Fenomeno diffuso fra le imprese di ogni taglia e settore
Nel complesso, dal novembre 2012 alla fine dello scorso anno attraverso i mini-bond sono stati raccolti 16,9 miliardi grazie a 467 emissioni effettuate da 326 imprese diverse. Considerando soltanto le operazioni condotte da Pmi l’ammontare complessivo è di 2,9 miliardi, mentre le obbligazioni sotto i 50 milioni hanno garantito nel complesso 3,2 miliardi. Il dato più rilevante, se si guarda il mondo delle imprese, è che l’accelerazione appare diffusa indipendentemente dalla taglia dell’emittente e dai settori di provenienza: dei 170 mini-Bond che hanno visto la luce nel 2017 (in crescita rispetto ai 110 dell’anno precedente) ben 147 sono inferiori a 50 milioni e, se si guarda ancora una volta al dato complessivo, più del 50% delle emissioni risulta sotto la soglia dei 5 milioni.
Il denaro è poi stato utilizzato soprattutto finanziare la crescita interna dell’azienda che ha emesso il mini-bond, finalità perseguita nel 63% dei casi all’interno del campione del report e seguita a debita distanza dall’obiettivo di ristrutturare le passività dell’impresa (21%, in particolare per le grandi imprese), di perseguire strategie di crescita esterna tramite acquisizioni (11%) e infine in minima parte dal fabbisogno di alimentare il ciclo di cassa del capitale circolante.
Le prospettive sono ancora vivaci
Fin qui la fotografia attuale, ma il mercato dei mini-bond promette di restare vivace anche nei prossimi mesi, e non soltanto perché i tassi sui mercati obbligazionari si mantengono su livelli storicamente bassi. «Tenendo anche conto della necessità di rifinanziare ben 51 titoli che giungeranno a scadenza per complessivi 2 miliardi – osserva Giudici – per il 2018 ci attendiamo una crescita del mercato e delle emissioni in linea con quella registrata lo scorso anno». Si prevedono anche nuove operazioni simili a Elite Basket Bond (l’emissione contestuale di obbligazioni di durata decennale che lo scorso dicembre ha coinvolto 10 società Elite italiane) che potrebbero avere una valenza importante dal punto di vista finanziario, in particolare nell’attirare risorse dall’estero, ma anche rispetto al messaggio culturale destinato alle stesse Pmi.
Con i Pir un rapporto ancora non sbocciato
Allargare il raggio degli investitori resta in effetti l’obiettivo principale del mini-bond. «L’anno passato ha visto confermarsi il ruolo di rilievo dei fondi chiusi di private debt, un aumento del ruolo delle banche nazionali e un crescente attivismo dalle finanziarie regionali e dei Confidi, oltre all’investimento diretto da parte della Cdp, ma la cerchia appare ancora troppo limitata rispetto al potenziale», ammette Giudici.
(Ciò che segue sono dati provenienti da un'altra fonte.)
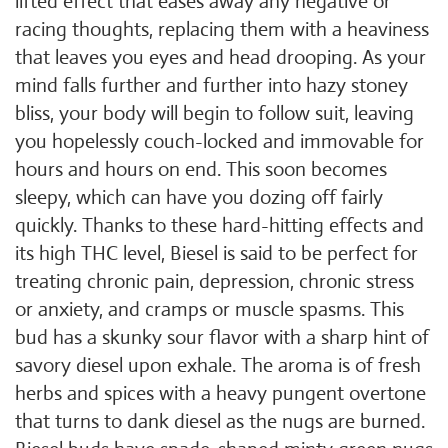
lifted effect that eases away any negative or
racing thoughts, replacing them with a heaviness
that leaves you eyes and head drooping. As your
mind falls further and further into hazy stoney
bliss, your body will begin to follow suit, leaving
you hopelessly couch-locked and immovable for
hours and hours on end. This soon becomes
sleepy, which can have you dozing off fairly
quickly. Thanks to these hard-hitting effects and
its high THC level, Biesel is said to be perfect for
treating chronic pain, depression, chronic stress
or anxiety, and cramps or muscle spasms. This
bud has a skunky sour flavor with a sharp hint of
savory diesel upon exhale. The aroma is of fresh
herbs and spices with a heavy pungent overtone
that turns to dank diesel as the nugs are burned.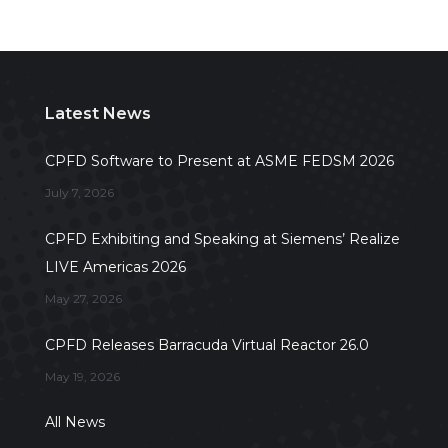
Latest News
CPFD Software to Present at ASME FEDSM 2026
July 7, 2026
CPFD Exhibiting and Speaking at Siemens’ Realize
LIVE Americas 2026
May 27, 2026
CPFD Releases Barracuda Virtual Reactor 26.0
May 19, 2026
All News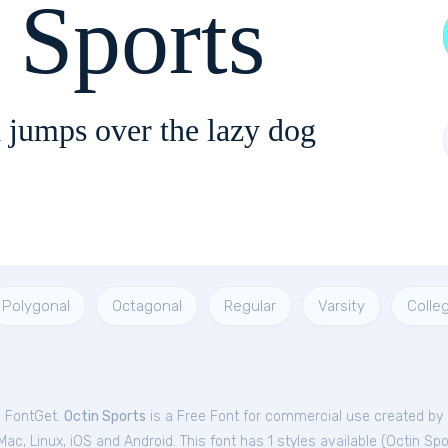
 Sports
 jumps over the lazy dog
Polygonal
Octagonal
Regular
Varsity
Colle
m FontGet.
Octin Sports
is a Free
Font
for
commercial
use created by
c, Linux, iOS and Android. This font has 1 styles available (
Octin Spo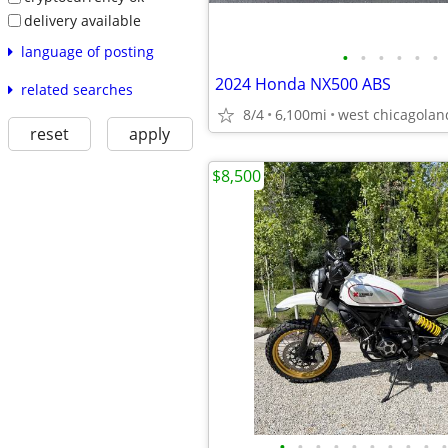
delivery available
language of posting
•
•
•
•
•
•
2024 Honda NX500 ABS
related searches
8/4
6,100mi
west chicagolan
reset
apply
$8,500
•
•
•
•
•
•
•
•
•
•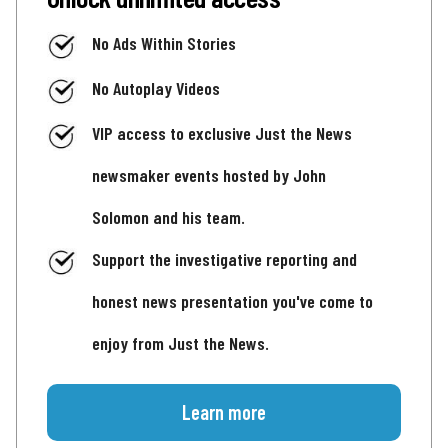
No Ads Within Stories
No Autoplay Videos
VIP access to exclusive Just the News
newsmaker events hosted by John
Solomon and his team.
Support the investigative reporting and
honest news presentation you've come to
enjoy from Just the News.
Learn more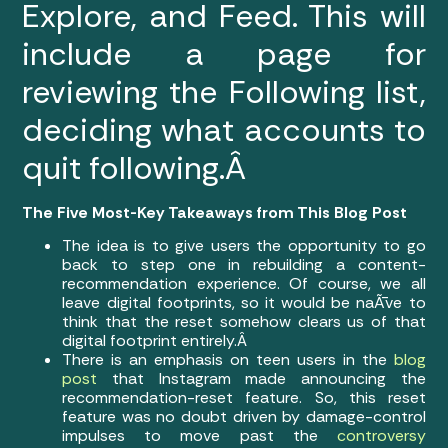
Explore, and Feed. This will
include a page for
reviewing the Following list,
deciding what accounts to
quit following.Â
The Five Most-Key Takeaways from This Blog Post
The idea is to give users the opportunity to go
back to step one in rebuilding a content-
recommendation experience. Of course, we all
leave digital footprints, so it would be naÃ¯ve to
think that the reset somehow clears us of that
digital footprint entirely.Â
There is an emphasis on teen users in the
blog
post
that Instagram made announcing the
recommendation-reset feature. So, this reset
feature was no doubt driven by damage-control
impulses to move past the
controversy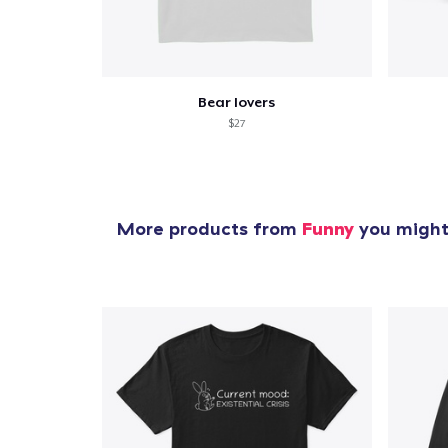
Bear lovers
$27
More products from
Funny
you might 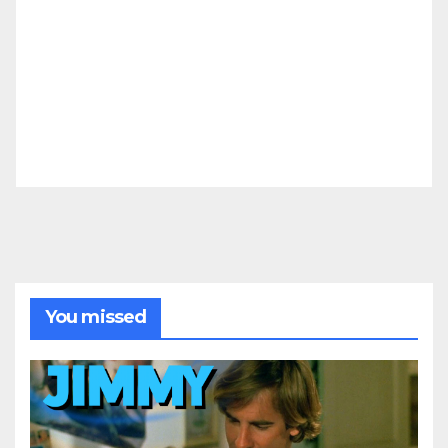
You missed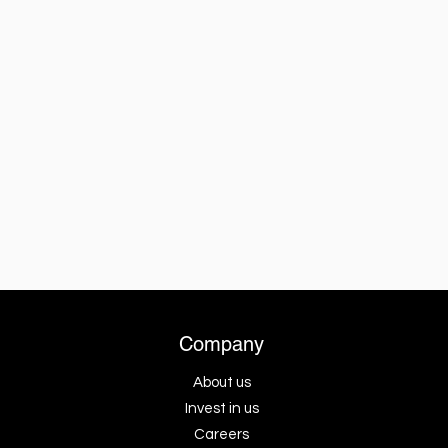
Company
About us
Invest in us
Careers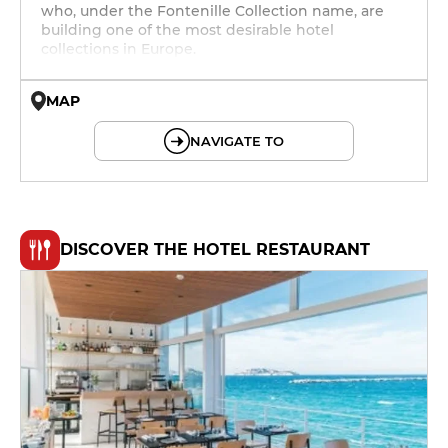
who, under the Fontenille Collection name, are
building one of the most desirable hotel
collections in Europe.
MAP
© OpenMapTiles © OpenStreetMap
NAVIGATE TO
DISCOVER THE HOTEL RESTAURANT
All’appello mancano soggetti quali le assicurazioni (che si focalizzano quasi esclusivamente su emissioni sopra i 50 milioni), i fondi pensione e le casse previdenziali. E non si sono praticamente quasi viste le auspicate sinergie con i Pir, che finora investono in modo davvero marginale su questo strumento, soprattutto a causa della sua scarsa liquidità: lo sviluppo futuro, in fondo, passa anche da questa strada.